第28話 駆け抜けた先にあるものは(その4)
「羽月・伊澄っっ!」
鋭い声が伊澄の名を呼ぶ。キャットウォーク上からクライヴが身を乗り出していた。
その声に伊澄は反射的に身構えてしまい、一瞬脚が止まる。それと同時に言い争いをしていた兵士の注意も二人の方へと向いてしまった。
「止まんなっ!!」
「っ!」
こういった場合は思い切りが大事である。ケンカ慣れしているユカリが叱責を飛ばし、一拍遅れて伊澄も走り出す。だがそれよりも兵士の方が動きが早かった。
「逃さんと言ったろうがっ!」
繰り出された透明な刃が兵士から放たれる。喧嘩さえしたことのない伊澄は刃が迫るその光景に身を竦ませ、ただ夢中で顔や首を腕でかばうしかできなかった。
「っ……!」
刃が肩口を斬り裂いた。
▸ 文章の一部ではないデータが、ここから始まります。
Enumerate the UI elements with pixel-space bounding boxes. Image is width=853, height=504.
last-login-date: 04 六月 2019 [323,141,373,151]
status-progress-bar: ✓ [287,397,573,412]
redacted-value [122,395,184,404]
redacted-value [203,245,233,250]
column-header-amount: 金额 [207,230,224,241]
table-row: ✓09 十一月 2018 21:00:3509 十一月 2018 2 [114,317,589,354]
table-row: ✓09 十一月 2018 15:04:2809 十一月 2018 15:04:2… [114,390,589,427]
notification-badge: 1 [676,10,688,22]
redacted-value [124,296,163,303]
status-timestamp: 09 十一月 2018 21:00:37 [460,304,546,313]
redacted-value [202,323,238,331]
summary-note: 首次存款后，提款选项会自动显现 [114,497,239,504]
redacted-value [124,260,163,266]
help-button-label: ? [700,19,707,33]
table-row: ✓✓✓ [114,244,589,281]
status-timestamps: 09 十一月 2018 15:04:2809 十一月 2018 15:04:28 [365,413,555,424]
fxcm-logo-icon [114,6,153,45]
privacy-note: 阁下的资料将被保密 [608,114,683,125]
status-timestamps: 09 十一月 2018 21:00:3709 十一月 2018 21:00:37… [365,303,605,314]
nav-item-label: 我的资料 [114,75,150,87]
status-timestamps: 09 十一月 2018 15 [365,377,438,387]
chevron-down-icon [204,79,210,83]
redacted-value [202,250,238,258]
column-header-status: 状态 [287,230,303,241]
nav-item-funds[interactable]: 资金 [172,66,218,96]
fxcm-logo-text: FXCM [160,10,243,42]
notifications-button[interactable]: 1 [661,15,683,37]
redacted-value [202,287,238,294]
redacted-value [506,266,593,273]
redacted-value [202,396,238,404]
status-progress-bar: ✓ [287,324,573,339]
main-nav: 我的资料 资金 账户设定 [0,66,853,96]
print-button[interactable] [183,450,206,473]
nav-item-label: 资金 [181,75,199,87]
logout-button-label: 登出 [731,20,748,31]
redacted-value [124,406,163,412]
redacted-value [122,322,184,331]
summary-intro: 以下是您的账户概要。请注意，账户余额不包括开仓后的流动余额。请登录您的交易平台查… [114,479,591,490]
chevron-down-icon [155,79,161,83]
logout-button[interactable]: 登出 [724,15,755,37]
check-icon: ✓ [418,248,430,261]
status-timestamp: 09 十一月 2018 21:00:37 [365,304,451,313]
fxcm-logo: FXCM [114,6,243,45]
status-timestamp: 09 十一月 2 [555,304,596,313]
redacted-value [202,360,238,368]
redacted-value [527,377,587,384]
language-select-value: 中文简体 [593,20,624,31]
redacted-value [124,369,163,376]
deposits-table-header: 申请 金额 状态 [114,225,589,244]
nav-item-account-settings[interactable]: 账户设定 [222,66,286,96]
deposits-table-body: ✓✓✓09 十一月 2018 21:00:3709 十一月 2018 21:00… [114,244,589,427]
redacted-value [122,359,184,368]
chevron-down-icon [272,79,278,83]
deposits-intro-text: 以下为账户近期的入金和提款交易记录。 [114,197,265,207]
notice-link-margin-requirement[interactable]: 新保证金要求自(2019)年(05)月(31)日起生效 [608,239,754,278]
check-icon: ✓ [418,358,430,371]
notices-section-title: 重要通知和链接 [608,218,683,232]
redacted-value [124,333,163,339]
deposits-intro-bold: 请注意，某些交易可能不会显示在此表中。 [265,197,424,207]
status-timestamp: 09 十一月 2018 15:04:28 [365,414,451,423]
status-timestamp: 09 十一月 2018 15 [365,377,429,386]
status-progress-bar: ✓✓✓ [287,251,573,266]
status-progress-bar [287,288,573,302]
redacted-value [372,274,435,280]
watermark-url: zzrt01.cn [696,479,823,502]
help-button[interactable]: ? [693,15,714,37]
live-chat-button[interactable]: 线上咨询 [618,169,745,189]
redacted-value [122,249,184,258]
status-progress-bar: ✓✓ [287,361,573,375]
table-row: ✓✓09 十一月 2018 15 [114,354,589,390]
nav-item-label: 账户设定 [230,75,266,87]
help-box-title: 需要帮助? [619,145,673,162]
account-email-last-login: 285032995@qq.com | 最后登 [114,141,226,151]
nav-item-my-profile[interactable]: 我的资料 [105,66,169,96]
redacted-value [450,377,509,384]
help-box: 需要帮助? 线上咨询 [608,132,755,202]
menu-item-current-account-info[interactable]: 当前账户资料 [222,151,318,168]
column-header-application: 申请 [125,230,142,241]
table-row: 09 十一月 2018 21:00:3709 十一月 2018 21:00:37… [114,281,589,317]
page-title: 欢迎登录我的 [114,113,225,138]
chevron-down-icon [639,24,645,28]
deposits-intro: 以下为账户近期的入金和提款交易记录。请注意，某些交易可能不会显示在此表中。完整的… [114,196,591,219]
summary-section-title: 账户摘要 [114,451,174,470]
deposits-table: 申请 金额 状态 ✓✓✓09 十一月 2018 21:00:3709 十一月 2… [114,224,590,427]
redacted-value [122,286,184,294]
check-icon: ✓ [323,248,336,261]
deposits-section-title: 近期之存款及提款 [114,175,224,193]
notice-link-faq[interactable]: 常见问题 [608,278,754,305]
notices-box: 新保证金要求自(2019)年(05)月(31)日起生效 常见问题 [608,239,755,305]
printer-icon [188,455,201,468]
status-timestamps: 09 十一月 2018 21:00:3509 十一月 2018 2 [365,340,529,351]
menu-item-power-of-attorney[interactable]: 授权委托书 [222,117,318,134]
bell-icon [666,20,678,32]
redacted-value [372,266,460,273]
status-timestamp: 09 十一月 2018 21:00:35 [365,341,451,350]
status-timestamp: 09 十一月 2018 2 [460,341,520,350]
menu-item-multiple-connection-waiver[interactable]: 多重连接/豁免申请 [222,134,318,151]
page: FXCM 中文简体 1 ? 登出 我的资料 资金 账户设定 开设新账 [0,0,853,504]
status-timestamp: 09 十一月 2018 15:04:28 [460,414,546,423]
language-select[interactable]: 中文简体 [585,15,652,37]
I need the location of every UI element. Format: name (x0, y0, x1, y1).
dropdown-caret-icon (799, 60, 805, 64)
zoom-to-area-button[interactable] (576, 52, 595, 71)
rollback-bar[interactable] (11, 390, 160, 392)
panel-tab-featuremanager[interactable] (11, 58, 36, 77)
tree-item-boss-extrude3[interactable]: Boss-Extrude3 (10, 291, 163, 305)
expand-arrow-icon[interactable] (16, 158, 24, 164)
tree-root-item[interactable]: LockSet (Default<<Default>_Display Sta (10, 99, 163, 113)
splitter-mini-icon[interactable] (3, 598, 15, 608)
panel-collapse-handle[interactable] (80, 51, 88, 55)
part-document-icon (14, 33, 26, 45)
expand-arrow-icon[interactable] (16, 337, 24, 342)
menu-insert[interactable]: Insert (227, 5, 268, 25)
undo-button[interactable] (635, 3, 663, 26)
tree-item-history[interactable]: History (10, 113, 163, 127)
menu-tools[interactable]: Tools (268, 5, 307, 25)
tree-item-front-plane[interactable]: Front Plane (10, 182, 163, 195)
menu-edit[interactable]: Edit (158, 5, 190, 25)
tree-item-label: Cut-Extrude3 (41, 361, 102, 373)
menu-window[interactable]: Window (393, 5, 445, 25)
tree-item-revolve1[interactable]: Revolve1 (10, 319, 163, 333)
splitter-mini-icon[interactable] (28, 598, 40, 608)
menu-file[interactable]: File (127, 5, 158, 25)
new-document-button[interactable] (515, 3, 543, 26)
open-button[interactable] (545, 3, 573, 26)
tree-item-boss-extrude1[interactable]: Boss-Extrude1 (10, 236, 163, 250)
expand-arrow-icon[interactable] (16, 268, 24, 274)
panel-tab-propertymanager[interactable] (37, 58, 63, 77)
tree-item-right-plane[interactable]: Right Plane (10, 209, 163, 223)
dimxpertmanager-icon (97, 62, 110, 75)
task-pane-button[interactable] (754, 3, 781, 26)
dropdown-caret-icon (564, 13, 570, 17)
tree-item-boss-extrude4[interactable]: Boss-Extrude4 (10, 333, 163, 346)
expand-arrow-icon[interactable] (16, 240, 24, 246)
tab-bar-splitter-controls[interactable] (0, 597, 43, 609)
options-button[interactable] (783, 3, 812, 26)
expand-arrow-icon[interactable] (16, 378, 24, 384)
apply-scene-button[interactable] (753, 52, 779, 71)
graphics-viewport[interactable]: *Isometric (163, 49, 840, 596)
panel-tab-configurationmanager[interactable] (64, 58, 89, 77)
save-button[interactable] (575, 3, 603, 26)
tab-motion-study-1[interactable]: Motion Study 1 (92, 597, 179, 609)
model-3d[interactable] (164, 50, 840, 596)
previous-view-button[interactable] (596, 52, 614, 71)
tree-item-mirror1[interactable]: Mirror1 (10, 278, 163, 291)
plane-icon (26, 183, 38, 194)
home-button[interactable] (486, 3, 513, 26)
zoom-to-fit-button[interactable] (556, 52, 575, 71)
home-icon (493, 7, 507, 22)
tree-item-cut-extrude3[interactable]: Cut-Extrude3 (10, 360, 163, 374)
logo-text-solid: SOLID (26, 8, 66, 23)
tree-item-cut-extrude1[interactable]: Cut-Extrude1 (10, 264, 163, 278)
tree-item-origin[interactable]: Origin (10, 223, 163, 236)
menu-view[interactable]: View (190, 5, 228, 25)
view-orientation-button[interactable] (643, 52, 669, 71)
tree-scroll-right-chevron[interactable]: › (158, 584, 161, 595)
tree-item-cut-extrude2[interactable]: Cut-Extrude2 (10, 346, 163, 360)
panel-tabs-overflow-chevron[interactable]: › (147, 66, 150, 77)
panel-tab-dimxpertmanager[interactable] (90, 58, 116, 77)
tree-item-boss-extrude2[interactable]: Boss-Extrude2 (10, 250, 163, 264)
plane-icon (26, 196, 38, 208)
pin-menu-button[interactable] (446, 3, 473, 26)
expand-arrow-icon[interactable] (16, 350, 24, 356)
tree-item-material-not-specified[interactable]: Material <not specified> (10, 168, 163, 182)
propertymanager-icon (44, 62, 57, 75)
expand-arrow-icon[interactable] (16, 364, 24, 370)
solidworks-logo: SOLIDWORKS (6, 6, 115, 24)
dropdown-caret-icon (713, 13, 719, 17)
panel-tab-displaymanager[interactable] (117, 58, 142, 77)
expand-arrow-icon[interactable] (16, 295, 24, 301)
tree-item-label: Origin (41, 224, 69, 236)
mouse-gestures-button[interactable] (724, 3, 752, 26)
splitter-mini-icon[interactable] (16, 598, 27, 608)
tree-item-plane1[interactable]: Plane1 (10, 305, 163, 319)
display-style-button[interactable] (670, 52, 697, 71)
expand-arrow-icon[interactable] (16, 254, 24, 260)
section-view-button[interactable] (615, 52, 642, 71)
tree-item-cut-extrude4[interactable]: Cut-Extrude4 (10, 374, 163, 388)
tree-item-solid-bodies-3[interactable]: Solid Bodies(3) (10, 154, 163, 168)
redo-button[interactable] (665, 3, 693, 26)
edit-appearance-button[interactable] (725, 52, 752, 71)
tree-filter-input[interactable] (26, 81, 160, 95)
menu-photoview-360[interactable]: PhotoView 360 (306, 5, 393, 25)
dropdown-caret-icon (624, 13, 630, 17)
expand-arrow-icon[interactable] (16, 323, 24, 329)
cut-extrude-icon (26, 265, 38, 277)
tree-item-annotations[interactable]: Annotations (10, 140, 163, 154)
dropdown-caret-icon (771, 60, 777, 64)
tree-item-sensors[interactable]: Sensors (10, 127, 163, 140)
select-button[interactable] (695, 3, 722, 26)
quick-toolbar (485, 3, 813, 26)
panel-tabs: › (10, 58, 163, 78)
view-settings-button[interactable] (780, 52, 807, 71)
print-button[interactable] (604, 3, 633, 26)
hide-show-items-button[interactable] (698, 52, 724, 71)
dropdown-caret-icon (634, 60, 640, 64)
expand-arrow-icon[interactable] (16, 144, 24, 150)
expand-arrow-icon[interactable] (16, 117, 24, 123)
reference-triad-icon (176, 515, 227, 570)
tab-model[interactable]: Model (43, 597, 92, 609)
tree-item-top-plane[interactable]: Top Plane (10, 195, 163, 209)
血飛沫が伊澄の頬を濡らし、手足にも浅い裂傷が次々に刻まれる。鋭い苦痛が脳をつんざき、伊澄は声なき苦悶を叫んでその場に崩れ落ちた。
「っ、伊澄さんっ!!」
「手間取らせやがって」
うずくまる伊澄に兵士が近寄っていく。ユカリに寄り添われながら伊澄は肩口を押さえた手を赤く濡らし、歯を食いしばって兵士を睨みつけた。絶望と苦痛に塗れたその顔を見下ろし、兵士は愉悦に表情を歪めた。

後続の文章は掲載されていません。